(Data)

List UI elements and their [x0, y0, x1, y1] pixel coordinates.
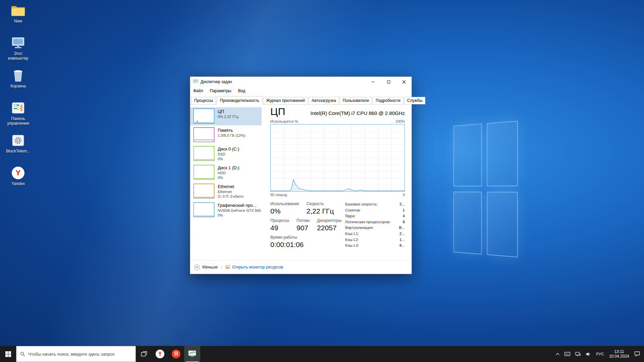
detail-label: Ядра:	[345, 213, 356, 219]
detail-value: 1...	[399, 237, 405, 243]
tab-details[interactable]: Подробности	[373, 97, 404, 104]
chart-top-labels: Используется % 100%	[270, 119, 405, 123]
sidebar-item-title: Диск 0 (C:)	[218, 146, 239, 152]
tab-app-history[interactable]: Журнал приложений	[263, 97, 308, 104]
menu-view[interactable]: Вид	[238, 88, 245, 93]
network-icon[interactable]	[575, 352, 581, 356]
desktop-icon-label: BlockTelem...	[6, 149, 30, 154]
desktop-icon-label: New	[14, 19, 22, 23]
taskbar-clock[interactable]: 13:11 10.04.2024	[609, 349, 629, 359]
detail-value: 2...	[399, 231, 405, 237]
sidebar-item-gpu[interactable]: Графический про... NVIDIA GeForce GTX 66…	[190, 201, 262, 219]
menu-options[interactable]: Параметры	[210, 88, 231, 93]
cpu-usage-chart	[270, 124, 405, 192]
detail-label: Базовая скорость:	[345, 201, 378, 207]
sidebar-item-line2: 0%	[218, 175, 239, 180]
windows-start-icon	[5, 351, 11, 357]
input-language-indicator[interactable]: РУС	[596, 352, 604, 356]
taskbar-app-task-manager[interactable]	[184, 346, 200, 362]
stat-label: Скорость	[307, 201, 334, 206]
sidebar-item-ethernet[interactable]: Ethernet Ethernet О: 0 П: 0 кбит/с	[190, 182, 262, 200]
sidebar-item-text: ЦП 0% 2,22 ГГц	[218, 109, 238, 119]
stat-value: 0:00:01:06	[270, 241, 304, 249]
desktop-icon-yandex[interactable]: Y Yandex	[2, 166, 34, 194]
resource-monitor-icon	[225, 265, 230, 269]
desktop-icon-blocktelem[interactable]: BlockTelem...	[2, 133, 34, 162]
desktop-icon-this-pc[interactable]: Этот компьютер	[2, 36, 34, 64]
tab-processes[interactable]: Процессы	[191, 97, 216, 104]
detail-value: В...	[399, 225, 405, 231]
start-button[interactable]	[0, 346, 16, 362]
tab-users[interactable]: Пользователи	[340, 97, 372, 104]
taskbar-app-yandex[interactable]: Я	[168, 346, 184, 362]
task-manager-window: Диспетчер задач Файл Параметры Вид Проце…	[190, 76, 412, 274]
sidebar-item-cpu[interactable]: ЦП 0% 2,22 ГГц	[190, 107, 262, 125]
detail-value: 4	[403, 213, 405, 219]
sidebar-item-title: ЦП	[218, 109, 238, 114]
menu-bar: Файл Параметры Вид	[190, 87, 412, 96]
tab-strip: Процессы Производительность Журнал прило…	[190, 96, 412, 105]
sidebar-item-text: Ethernet Ethernet О: 0 П: 0 кбит/с	[218, 184, 244, 199]
sidebar-item-line1: Ethernet	[218, 189, 244, 194]
volume-icon[interactable]	[586, 352, 591, 356]
maximize-button[interactable]	[381, 77, 396, 87]
taskbar-search-input[interactable]	[28, 352, 132, 357]
titlebar[interactable]: Диспетчер задач	[190, 77, 412, 87]
menu-file[interactable]: Файл	[193, 88, 203, 93]
chart-ymax-label: 100%	[395, 119, 405, 123]
sidebar-item-text: Диск 0 (C:) SSD 0%	[218, 146, 239, 161]
detail-row: Сокетов:1	[345, 207, 405, 214]
fewer-details-button[interactable]: Меньше	[194, 264, 218, 270]
desktop-icon-control-panel[interactable]: Панель управления	[2, 101, 34, 129]
tray-time: 13:11	[614, 349, 624, 354]
touch-keyboard-icon[interactable]	[565, 352, 570, 356]
gpu-mini-graph	[194, 202, 214, 217]
stat-label: Дескрипторы	[317, 218, 341, 223]
sidebar-item-disk0[interactable]: Диск 0 (C:) SSD 0%	[190, 145, 262, 163]
tab-services[interactable]: Службы	[404, 97, 425, 104]
minimize-button[interactable]	[365, 77, 381, 87]
tab-performance[interactable]: Производительность	[217, 96, 262, 105]
minimize-icon	[371, 82, 375, 82]
memory-mini-graph	[194, 127, 214, 142]
detail-value: 8	[403, 219, 405, 225]
desktop: New Этот компьютер Корзина Панель управл…	[0, 0, 644, 362]
logo-pane	[487, 192, 518, 257]
detail-value: 1	[403, 207, 405, 214]
action-center-button[interactable]	[634, 351, 640, 357]
sidebar-item-disk1[interactable]: Диск 1 (D:) HDD 0%	[190, 164, 262, 182]
computer-icon	[10, 36, 26, 50]
task-view-button[interactable]	[136, 346, 152, 362]
ethernet-usage-line	[194, 197, 214, 197]
sidebar-item-line1: 0% 2,22 ГГц	[218, 114, 238, 119]
stat-label: Использование	[270, 201, 299, 206]
sidebar-item-title: Память	[218, 128, 245, 133]
detail-label: Кэш L3:	[345, 243, 359, 249]
sidebar-item-line2: О: 0 П: 0 кбит/с	[218, 194, 244, 199]
sidebar-item-memory[interactable]: Память 1,0/8,0 ГБ (12%)	[190, 126, 262, 144]
hidden-icons-chevron[interactable]	[556, 353, 559, 355]
control-panel-icon	[10, 101, 26, 115]
sidebar-item-title: Графический про...	[218, 203, 260, 208]
desktop-icon-new-folder[interactable]: New	[2, 3, 34, 32]
desktop-icon-label: Yandex	[11, 181, 25, 186]
window-title: Диспетчер задач	[201, 79, 232, 84]
detail-row: Кэш L1:2...	[345, 231, 405, 237]
sidebar-item-text: Диск 1 (D:) HDD 0%	[218, 165, 239, 180]
yandex-glyph: Y	[12, 167, 24, 179]
desktop-icon-label: Корзина	[10, 84, 26, 88]
detail-value: 8...	[399, 243, 405, 249]
detail-row: Ядра:4	[345, 213, 405, 219]
performance-sidebar: ЦП 0% 2,22 ГГц Память 1,0/8,0 ГБ (12%)	[190, 105, 262, 260]
task-manager-icon	[188, 350, 196, 358]
desktop-icon-label: Этот компьютер	[4, 51, 33, 61]
close-button[interactable]	[396, 77, 412, 87]
sidebar-item-line2: 0%	[218, 157, 239, 161]
desktop-icon-recycle-bin[interactable]: Корзина	[2, 68, 34, 97]
tab-startup[interactable]: Автозагрузка	[309, 97, 339, 104]
detail-label: Виртуализация:	[345, 225, 374, 231]
taskbar-app-yandex-browser[interactable]: Y	[152, 346, 168, 362]
open-resource-monitor-link[interactable]: Открыть монитор ресурсов	[225, 265, 283, 269]
stat-value: 22057	[317, 224, 341, 232]
stat-uptime: Время работы 0:00:01:06	[270, 235, 304, 249]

(End Data)

- _Instructions for the task_: Would you repeat the material exactly, keeping out any pictures?

- _Output for this task_:
List UI elements and their [x0, y0, x1, y1] pixel coordinates.
detail-label: Ядра:	[345, 213, 356, 219]
detail-value: 1...	[399, 237, 405, 243]
tab-details[interactable]: Подробности	[373, 97, 404, 104]
chart-top-labels: Используется % 100%	[270, 119, 405, 123]
sidebar-item-title: Диск 0 (C:)	[218, 146, 239, 152]
tab-app-history[interactable]: Журнал приложений	[263, 97, 308, 104]
menu-view[interactable]: Вид	[238, 88, 245, 93]
network-icon[interactable]	[575, 352, 581, 356]
desktop-icon-label: BlockTelem...	[6, 149, 30, 154]
desktop-icon-label: New	[14, 19, 22, 23]
taskbar-clock[interactable]: 13:11 10.04.2024	[609, 349, 629, 359]
detail-value: 2...	[399, 231, 405, 237]
sidebar-item-gpu[interactable]: Графический про... NVIDIA GeForce GTX 66…	[190, 201, 262, 219]
menu-options[interactable]: Параметры	[210, 88, 231, 93]
cpu-usage-chart	[270, 124, 405, 192]
detail-label: Базовая скорость:	[345, 201, 378, 207]
sidebar-item-line2: 0%	[218, 175, 239, 180]
windows-start-icon	[5, 351, 11, 357]
input-language-indicator[interactable]: РУС	[596, 352, 604, 356]
taskbar-app-task-manager[interactable]	[184, 346, 200, 362]
stat-label: Скорость	[307, 201, 334, 206]
sidebar-item-ethernet[interactable]: Ethernet Ethernet О: 0 П: 0 кбит/с	[190, 182, 262, 200]
sidebar-item-text: ЦП 0% 2,22 ГГц	[218, 109, 238, 119]
stat-value: 0:00:01:06	[270, 241, 304, 249]
desktop-icon-yandex[interactable]: Y Yandex	[2, 166, 34, 194]
resource-monitor-icon	[225, 265, 230, 269]
desktop-icon-blocktelem[interactable]: BlockTelem...	[2, 133, 34, 162]
desktop-icon-this-pc[interactable]: Этот компьютер	[2, 36, 34, 64]
tab-processes[interactable]: Процессы	[191, 97, 216, 104]
detail-value: В...	[399, 225, 405, 231]
start-button[interactable]	[0, 346, 16, 362]
tab-users[interactable]: Пользователи	[340, 97, 372, 104]
taskbar-app-yandex[interactable]: Я	[168, 346, 184, 362]
task-manager-window: Диспетчер задач Файл Параметры Вид Проце…	[190, 76, 412, 274]
sidebar-item-cpu[interactable]: ЦП 0% 2,22 ГГц	[190, 107, 262, 125]
detail-value: 4	[403, 213, 405, 219]
sidebar-item-title: ЦП	[218, 109, 238, 114]
menu-bar: Файл Параметры Вид	[190, 87, 412, 96]
tab-strip: Процессы Производительность Журнал прило…	[190, 96, 412, 105]
sidebar-item-text: Ethernet Ethernet О: 0 П: 0 кбит/с	[218, 184, 244, 199]
sidebar-item-line1: Ethernet	[218, 189, 244, 194]
volume-icon[interactable]	[586, 352, 591, 356]
maximize-button[interactable]	[381, 77, 396, 87]
taskbar-search-input[interactable]	[28, 352, 132, 357]
titlebar[interactable]: Диспетчер задач	[190, 77, 412, 87]
menu-file[interactable]: Файл	[193, 88, 203, 93]
chart-ymax-label: 100%	[395, 119, 405, 123]
sidebar-item-text: Диск 0 (C:) SSD 0%	[218, 146, 239, 161]
detail-row: Сокетов:1	[345, 207, 405, 214]
fewer-details-button[interactable]: Меньше	[194, 264, 218, 270]
desktop-icon-control-panel[interactable]: Панель управления	[2, 101, 34, 129]
tray-time: 13:11	[614, 349, 624, 354]
touch-keyboard-icon[interactable]	[565, 352, 570, 356]
gpu-mini-graph	[194, 202, 214, 217]
stat-label: Дескрипторы	[317, 218, 341, 223]
sidebar-item-disk0[interactable]: Диск 0 (C:) SSD 0%	[190, 145, 262, 163]
tab-services[interactable]: Службы	[404, 97, 425, 104]
minimize-button[interactable]	[365, 77, 381, 87]
tab-performance[interactable]: Производительность	[217, 96, 262, 105]
minimize-icon	[371, 82, 375, 82]
memory-mini-graph	[194, 127, 214, 142]
detail-value: 8	[403, 219, 405, 225]
desktop: New Этот компьютер Корзина Панель управл…	[0, 0, 644, 362]
logo-pane	[487, 192, 518, 257]
detail-value: 1	[403, 207, 405, 214]
action-center-button[interactable]	[634, 351, 640, 357]
sidebar-item-disk1[interactable]: Диск 1 (D:) HDD 0%	[190, 164, 262, 182]
computer-icon	[10, 36, 26, 50]
task-view-button[interactable]	[136, 346, 152, 362]
ethernet-usage-line	[194, 197, 214, 197]
sidebar-item-line1: 0% 2,22 ГГц	[218, 114, 238, 119]
stat-label: Использование	[270, 201, 299, 206]
sidebar-item-title: Память	[218, 128, 245, 133]
detail-label: Кэш L3:	[345, 243, 359, 249]
sidebar-item-line2: О: 0 П: 0 кбит/с	[218, 194, 244, 199]
sidebar-item-memory[interactable]: Память 1,0/8,0 ГБ (12%)	[190, 126, 262, 144]
hidden-icons-chevron[interactable]	[556, 353, 559, 355]
control-panel-icon	[10, 101, 26, 115]
sidebar-item-title: Графический про...	[218, 203, 260, 208]
desktop-icon-new-folder[interactable]: New	[2, 3, 34, 32]
desktop-icon-label: Yandex	[11, 181, 25, 186]
window-title: Диспетчер задач	[201, 79, 232, 84]
detail-row: Кэш L1:2...	[345, 231, 405, 237]
sidebar-item-text: Диск 1 (D:) HDD 0%	[218, 165, 239, 180]
yandex-glyph: Y	[12, 167, 24, 179]
desktop-icon-label: Корзина	[10, 84, 26, 88]
detail-value: 8...	[399, 243, 405, 249]
detail-row: Ядра:4	[345, 213, 405, 219]
performance-sidebar: ЦП 0% 2,22 ГГц Память 1,0/8,0 ГБ (12%)	[190, 105, 262, 260]
task-manager-icon	[188, 350, 196, 358]
desktop-icon-label: Этот компьютер	[4, 51, 33, 61]
close-button[interactable]	[396, 77, 412, 87]
sidebar-item-line2: 0%	[218, 157, 239, 161]
desktop-icon-recycle-bin[interactable]: Корзина	[2, 68, 34, 97]
tab-startup[interactable]: Автозагрузка	[309, 97, 339, 104]
detail-label: Виртуализация:	[345, 225, 374, 231]
taskbar-app-yandex-browser[interactable]: Y	[152, 346, 168, 362]
open-resource-monitor-link[interactable]: Открыть монитор ресурсов	[225, 265, 283, 269]
stat-value: 22057	[317, 224, 341, 232]
stat-uptime: Время работы 0:00:01:06	[270, 235, 304, 249]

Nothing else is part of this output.